Developing a biodiversity strategy
Business impacts and dependencies on nature are wide-ranging, complex, and need to be managed in the long term. For these reasons, developing a biodiversity strategy is essential to creating a Nature Positive approach. When developing a biodiversity strategy, the Natural Capital Protocol and its forthcoming biodiversity supplement are key frameworks to refer to. This might be done as part of a wider natural capital or sustainable sourcing strategy and should cover the following:
- Governance and oversight arrangements
- A strategic goal or vision (e.g. net zero deforestation or net positive biodiversity impact)
- An assessment of biodiversity impacts and dependencies
- An assessment of business risks and opportunities arising from those impacts and dependencies
- Key metrics & targets you will use to monitor progress against your goals
- Details of the implementation options you will use/ are using to achieve your goals
Most businesses will initially choose to focus on understanding their biodiversity impacts, and there is a range of tools available to help you to understand and model the high-level risks and impacts in supply chains. These include Bioscope and the Global Biodiversity Score, which can be used to understand the impact of various sourcing scenarios.
Biodiversity Data Management
The next step is to find out what is going on in your supply chain. Data is central to successfully implementing your biodiversity strategy, and this is particularly true of supply chains where activities are often interrelated, but not necessarily transparent.
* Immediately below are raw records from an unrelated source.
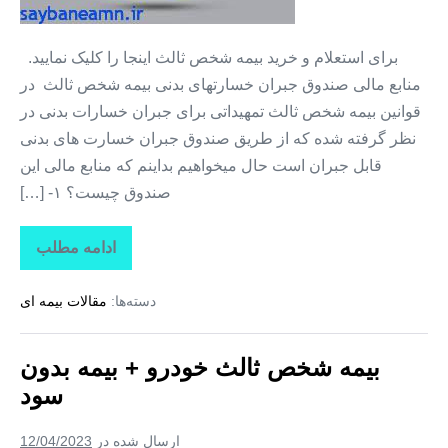
قسط
۱۲
برای استعلام و خرید بیمه شخص ثالث اینجا را کلیک نمایید.
ماه
منابع مالی صندوق جبران خسارتهای بدنی بیمه شخص ثالث در
بدون
قوانین بیمه شخص ثالث تمهیداتی برای جبران خسارات بدنی در
سود
نظر گرفته شده که از طریق صندوق جبران خسارت های بدنی
بدون
قابل جبران است حال میخواهیم بداینم که منابع مالی این
پیش
صندوق چیست؟ ۱- […]
پرداخت
ادامه مطلب
بیمه
ثالث
+
دسته‌ها:
مقالات بیمه ای
بیمه
از
دم
قسط
بیمه شخص ثالث خودرو + بیمه بدون
۱۲
ماه
سود
بدون
سود
بدون
ارسال شده در
12/04/2023
پیش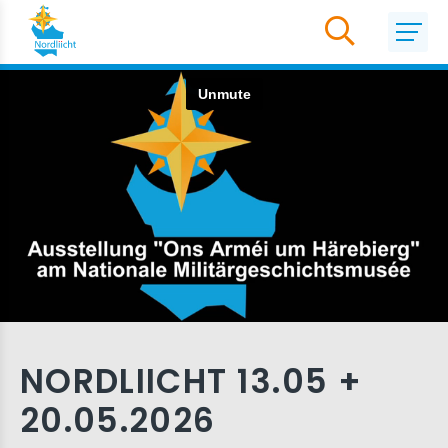
NORDLIICHT 13.05 +
20.05.2026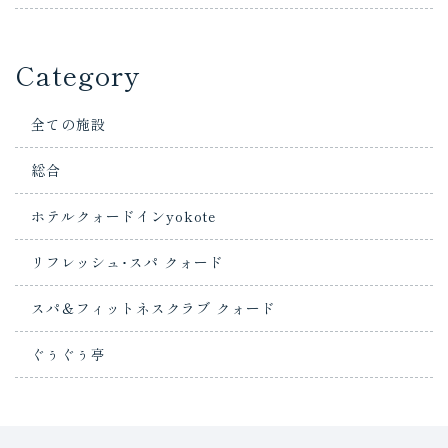
Category
全ての施設
総合
ホテルクォードインyokote
リフレッシュ･スパ クォード
スパ＆フィットネスクラブ クォード
ぐぅぐぅ亭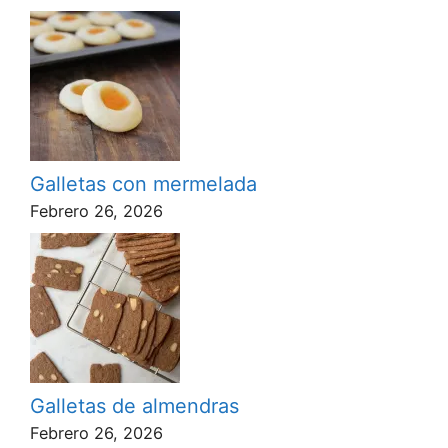
Galletas con mermelada
Febrero 26, 2026
Galletas de almendras
Febrero 26, 2026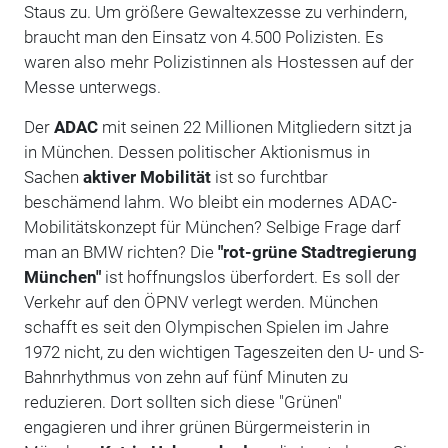
Staus zu. Um größere Gewaltexzesse zu verhindern,
braucht man den Einsatz von 4.500 Polizisten. Es
waren also mehr Polizistinnen als Hostessen auf der
Messe unterwegs.
Der
ADAC
mit seinen 22 Millionen Mitgliedern sitzt ja
in München. Dessen politischer Aktionismus in
Sachen
aktiver Mobilität
ist so furchtbar
beschämend lahm. Wo bleibt ein modernes ADAC-
Mobilitätskonzept für München? Selbige Frage darf
man an BMW richten? Die
"rot-grüne Stadtregierung
München"
ist hoffnungslos überfordert. Es soll der
Verkehr auf den ÖPNV verlegt werden. München
schafft es seit den Olympischen Spielen im Jahre
1972 nicht, zu den wichtigen Tageszeiten den U- und S-
Bahnrhythmus von zehn auf fünf Minuten zu
reduzieren. Dort sollten sich diese "Grünen"
engagieren und ihrer grünen Bürgermeisterin in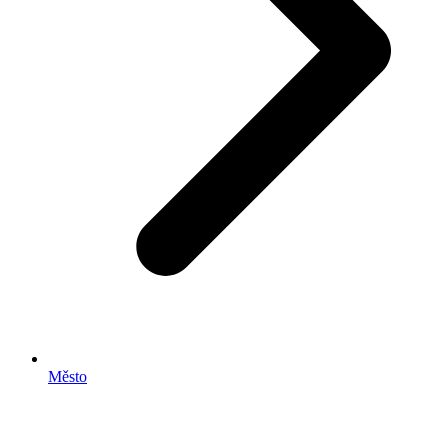
Město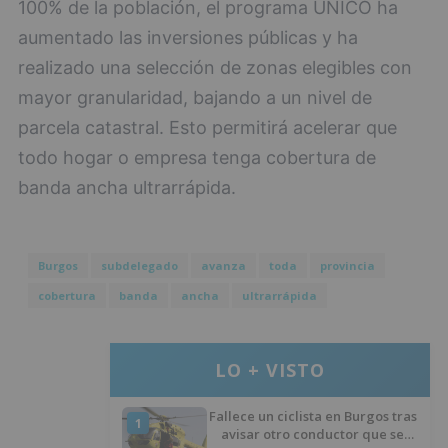
100% de la población, el programa UNICO ha
aumentado las inversiones públicas y ha
realizado una selección de zonas elegibles con
mayor granularidad, bajando a un nivel de
parcela catastral. Esto permitirá acelerar que
todo hogar o empresa tenga cobertura de
banda ancha ultrarrápida.
Burgos
subdelegado
avanza
toda
provincia
cobertura
banda
ancha
ultrarrápida
LO + VISTO
Fallece un ciclista en Burgos tras
1
avisar otro conductor que se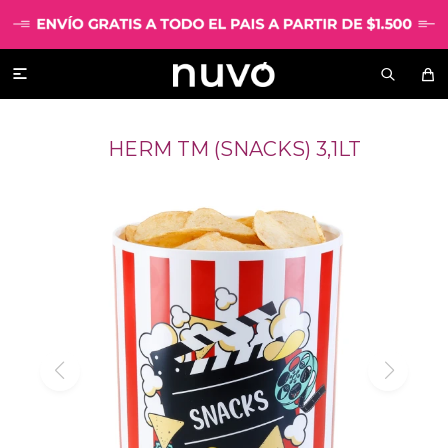

HERM TM (SNACKS) 3,1LT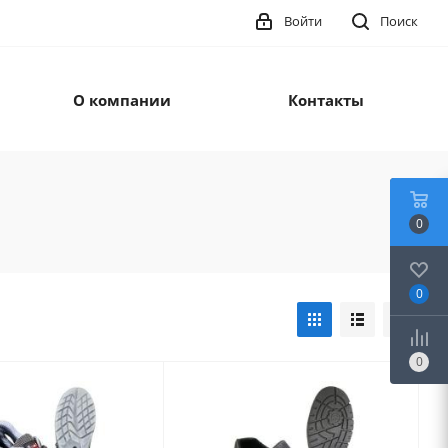
Войти
Поиск
О компании
Контакты
0
0
0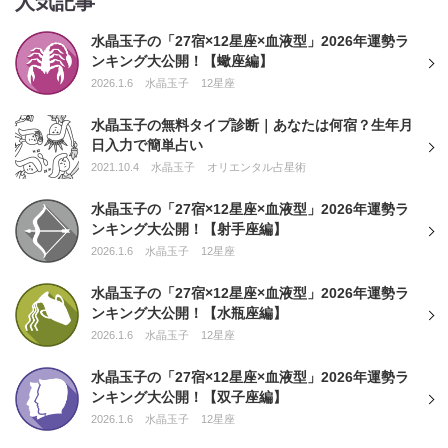
人気記事
水晶玉子の「27宿×12星座×血液型」2026年運勢ラ
ンキング大公開！【蠍座編】
2026.1.6
水晶玉子
12星座
水晶玉子の無料タイプ診断｜あなたは何宿？生年月
日入力で簡単占い
2021.10.4
水晶玉子
オリエンタル占星術
水晶玉子の「27宿×12星座×血液型」2026年運勢ラ
ンキング大公開！【射手座編】
2026.1.6
水晶玉子
12星座
水晶玉子の「27宿×12星座×血液型」2026年運勢ラ
ンキング大公開！【水瓶座編】
2026.1.6
水晶玉子
12星座
水晶玉子の「27宿×12星座×血液型」2026年運勢ラ
ンキング大公開！【双子座編】
2026.1.6
水晶玉子
12星座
Various software systems can help you to improve the visibility of your suppliers and their biodiversity and wider environmental performance.
Several of these also provide a platform for you to engage your suppliers via mediums including online forums, discussion boards and questionnaire surveys to address key questions such as: Who is in my supply chain and what are they doing regarding biodiversity and sustainability issues including human rights, climate change, & waste management?
Where it is possible to trace raw materials to a specific farm or extraction site, there are opportunities to collect empirical environmental data using software systems such as the Cool Farm Tool and its biodiversity data module. These systems are used by some of the world’s biggest producers and consumers in the food and beverage sector to monitor, manage and report on activity in their supply chains. They have increasing significance in parts of the world, such as the EU and UK where environmental data can underpin payments for ecosystem services.
Implementing your biodiversity strategy
To become Nature Positive, companies need to take action. This should follow the impact mitigation hierarchy, which states that businesses should take action to:
- Avoid biodiversity impacts from the outset
- Minimise those impacts that do occur
- Restore or rehabilitate degraded ecosystems
- Offset their biodiversity impact where possible
In practice, this might include making decisions to source/ not source from certain suppliers or regions, working with suppliers to achieve certification for certain parts of the supply chain, identifying where unsustainable materials might make it into the supply chain (including using new technologies such as blockchain and DNA markers), or providing education on sustainable sourcing to your suppliers. You may also need to explore the potential for deeper interventions to restore and offset impacts in your supply chain.